Neulich las ich mal wieder eine Presseveröffentlichung. Die Politik hat mit der Wirtschaft einen Digitalisierungspakt vereinbart. Und es gibt natürlich hierzu ein Förderprogramm. Also Geld. Als alter Digitalisierer frag ich mich, wann endlich die Analogen verstehen wie Digitalisierung eigentlich funktioniert. Und da komme ich immer wieder zuerst an einen recht alten, aber immer noch wahren Begriff, der nicht nur auf die Digitalisierung anwendbar ist: Das Investitionsdelta.

In der obigen Grafik habe ich es mal bildlich aufgezeigt, was man darunter verstehen kann. Da würde mir sofort jeder Manager und Politiker, Gewerkschafter und Unternehmensberater recht geben und zur Bank rennen, Fördertöpfe aufmachen, Arbeitsplatzabbau befürchten und umstrukturieren. Denn sie machen da alle einen Fehler: Investition hat erst mal nix mit Geld oder Effektivitätssteigerung zu tun, sondern ist eine Philosophie, ein Ethos, ein soziales Miteinander.

In der Grafik wird beispielhaft die Investition anhand der Konstruktionsebene betrachtet. Macht man einen Wechsel von der klassischen 2D-Zeichnung zu 3D ist das bei weitem nicht nur ein Wechsel eines CAD-Systems. Ja, oftmals wird dies so singulär betrachtet. Argument des CAD-Vertriebs: Man kann Probleme früher erkennen, besser betrachten, erreicht fehlerfreiere Konstruktionen. Sicherlich alles nicht unrichtig, doch aus unternehmerischer Sichtweise bei weitem nicht ausreichend. Dann schickt man die Konstruktionsabteilung zur Schulung, und nach 1-2 Wochen sind alle 3D. OK, ehrliche Vertriebsfirmen nennen da einen längeren Zeitraum, da man ja das in der Firma umsetzen muss. Und dann wird alles besser sein. Und gerade im Holzumfeld ist das leider nicht immer so, also eher seltener so, da die Konstruktion an sich ja nicht so schwierig ist, zumindest wenn man rechteckige Korpusse macht. Angeblich. Und dann beschwert sich der Chef, dass die Investition sich wohl nicht so rechnet. Was passiert da, ist Digitalisierung also nur was für die „Komplexen“, die „Industrie“?
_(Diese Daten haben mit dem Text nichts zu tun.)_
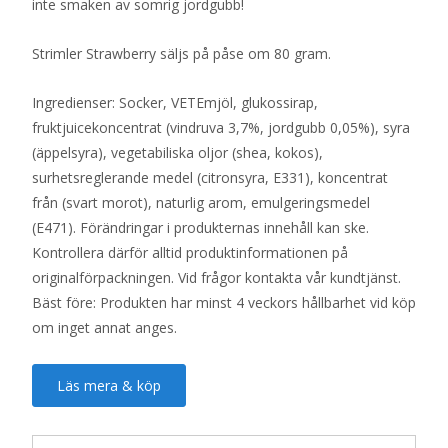
inte smaken av somrig jordgubb!
Strimler Strawberry säljs på påse om 80 gram.
Ingredienser: Socker, VETEmjöl, glukossirap,
fruktjuicekoncentrat (vindruva 3,7%, jordgubb 0,05%), syra
(äppelsyra), vegetabiliska oljor (shea, kokos),
surhetsreglerande medel (citronsyra, E331), koncentrat
från (svart morot), naturlig arom, emulgeringsmedel
(E471). Förändringar i produkternas innehåll kan ske.
Kontrollera därför alltid produktinformationen på
originalförpackningen. Vid frågor kontakta vår kundtjänst.
Bäst före: Produkten har minst 4 veckors hållbarhet vid köp
om inget annat anges.
Läs mera & köp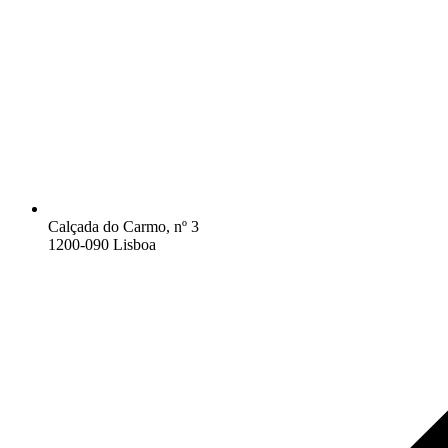
Calçada do Carmo, nº 3
1200-090 Lisboa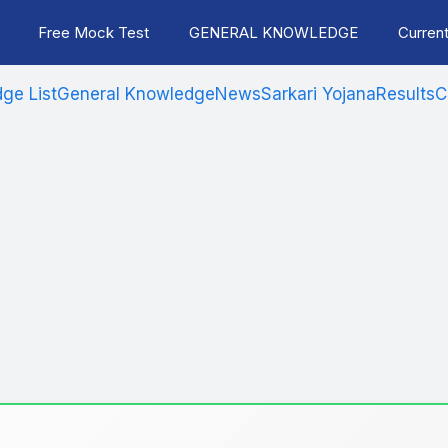
Free Mock Test
GENERAL KNOWLEDGE
Current
ge List
General Knowledge
News
Sarkari Yojana
Results
C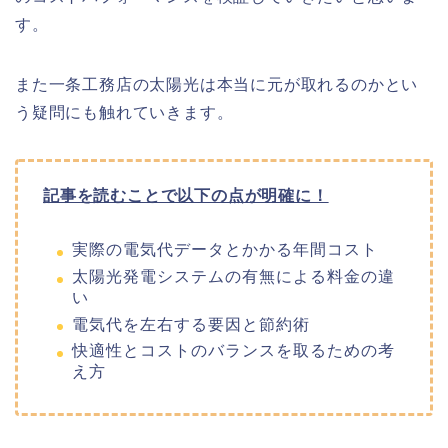
す。
また一条工務店の太陽光は本当に元が取れるのかとい
う疑問にも触れていきます。
記事を読むことで以下の点が明確に！
実際の電気代データとかかる年間コスト
太陽光発電システムの有無による料金の違
い
電気代を左右する要因と節約術
快適性とコストのバランスを取るための考
え方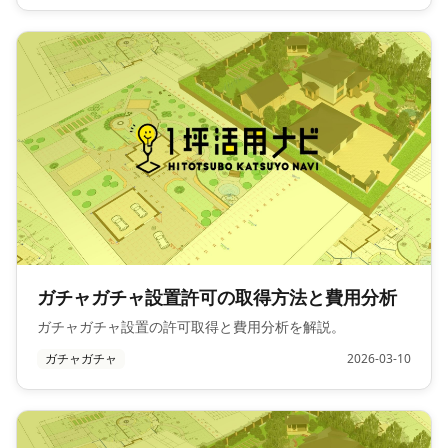
ガチャガチャ設置許可の取得方法と費用分析
ガチャガチャ設置の許可取得と費用分析を解説。
ガチャガチャ
2026-03-10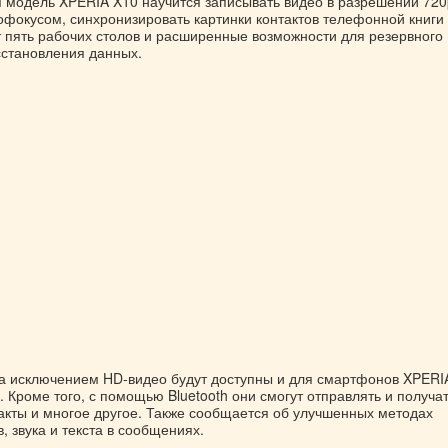
 модель XPERIA X10 научится записывать видео в разрешении 720
фокусом, синхронизировать картинки контактов телефонной книги 
т пять рабочих столов и расширенные возможности для резервного
сстановления данных.
за исключением HD-видео будут доступны и для смартфонов XPERI
ro. Кроме того, с помощью Bluetooth они смогут отправлять и получа
акты и многое другое. Также сообщается об улучшенных методах
, звука и текста в сообщениях.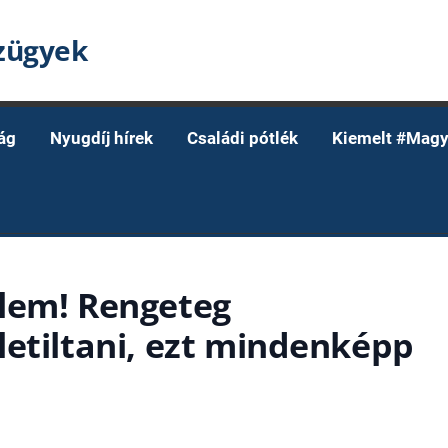
nzügyek
ág
Nyugdíj hírek
Családi pótlék
Kiemelt #Magy
lem! Rengeteg
letiltani, ezt mindenképp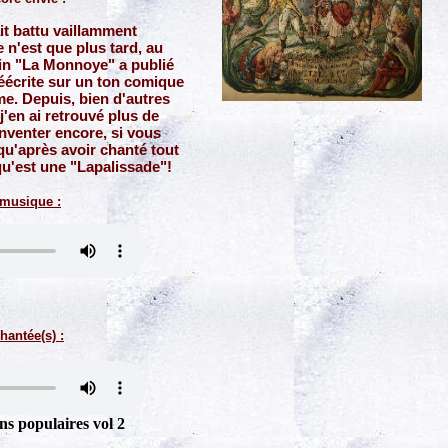
ait battu vaillamment
 n'est que plus tard, au
ain "La Monnoye" a publié
éécrite sur un ton comique
me. Depuis, bien d'autres
 j'en ai retrouvé plus de
nventer encore, si vous
 qu'après avoir chanté tout
qu'est une "Lapalissade"!
 musique :
hantée(s) :
s populaires vol 2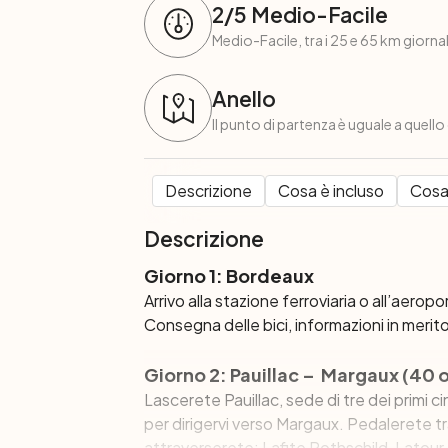
2
/5
Medio-Facile
Medio-Facile, tra i 25 e 65 km giornali
Anello
Il punto di partenza è uguale a quello
Descrizione
Cosa è incluso
Cosa
Descrizione
Giorno 1: Bordeaux
Arrivo alla stazione ferroviaria o all’aerop
Consegna delle bici, informazioni in merito 
Giorno 2: Pauillac – Margaux (40 
Lascerete Pauillac, sede di tre dei primi
per dirigervi verso Margaux. Pedalerete tr
attraverserete: Lafite Rothschild, Latou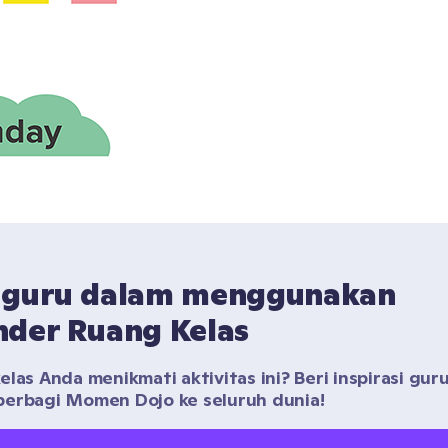
 guru dalam menggunakan 
nder Ruang Kelas
las Anda menikmati aktivitas ini? Beri inspirasi guru 
erbagi Momen Dojo ke seluruh dunia!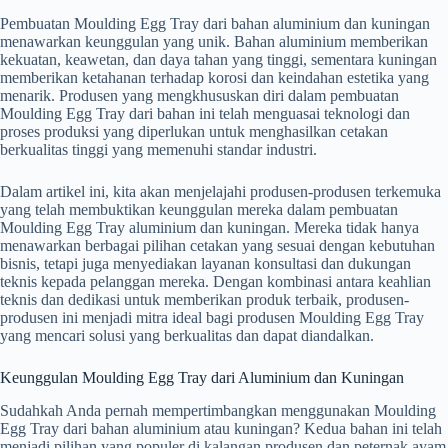
Pembuatan Moulding Egg Tray dari bahan aluminium dan kuningan
menawarkan keunggulan yang unik. Bahan aluminium memberikan
kekuatan, keawetan, dan daya tahan yang tinggi, sementara kuningan
memberikan ketahanan terhadap korosi dan keindahan estetika yang
menarik. Produsen yang mengkhususkan diri dalam pembuatan
Moulding Egg Tray dari bahan ini telah menguasai teknologi dan
proses produksi yang diperlukan untuk menghasilkan cetakan
berkualitas tinggi yang memenuhi standar industri.
Dalam artikel ini, kita akan menjelajahi produsen-produsen terkemuka
yang telah membuktikan keunggulan mereka dalam pembuatan
Moulding Egg Tray aluminium dan kuningan. Mereka tidak hanya
menawarkan berbagai pilihan cetakan yang sesuai dengan kebutuhan
bisnis, tetapi juga menyediakan layanan konsultasi dan dukungan
teknis kepada pelanggan mereka. Dengan kombinasi antara keahlian
teknis dan dedikasi untuk memberikan produk terbaik, produsen-
produsen ini menjadi mitra ideal bagi produsen Moulding Egg Tray
yang mencari solusi yang berkualitas dan dapat diandalkan.
Keunggulan Moulding Egg Tray dari Aluminium dan Kuningan
Sudahkah Anda pernah mempertimbangkan menggunakan Moulding
Egg Tray dari bahan aluminium atau kuningan? Kedua bahan ini telah
menjadi pilihan yang populer di kalangan produsen dan peternak ayam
Bei weitem nicht. Ich gehe sogar soweit, dass es dort am wenigsten bringt. Das Problem ist, dass wir verstehen müssen, dass eine Investition mehr ist als nur Geld auszugeben, eine Abteilung zu schulen, und dann dem Ganzen ein wenig Zeit zu geben.

Bei einer Investition geht man immer von einem IST-Zustand aus und will zu einem Soll-Zustand, also z.B. von der 2D-Zeichnung zu einem 3D-Volumenenmodell. Dieser Sprung bedarf, ja, sicherlich neuer Software, Schulung und evtl. Unternehmensberatung. Doch ist weitaus mehr notwendig. Die „Firma“, also alle Mitarbeiter, die Produkte, die Produktionsweise, Maschinen, Management und die Köpfe müssen mit dem „neuen“ klarkommen. Man muss damit leben, man muss die neuen Stärken und Schwächen verstehen, kennen und damit umgehen. Denn eine Investition bedeutet immer Veränderung, und das nicht nur an einer Stelle, sondern an jeder.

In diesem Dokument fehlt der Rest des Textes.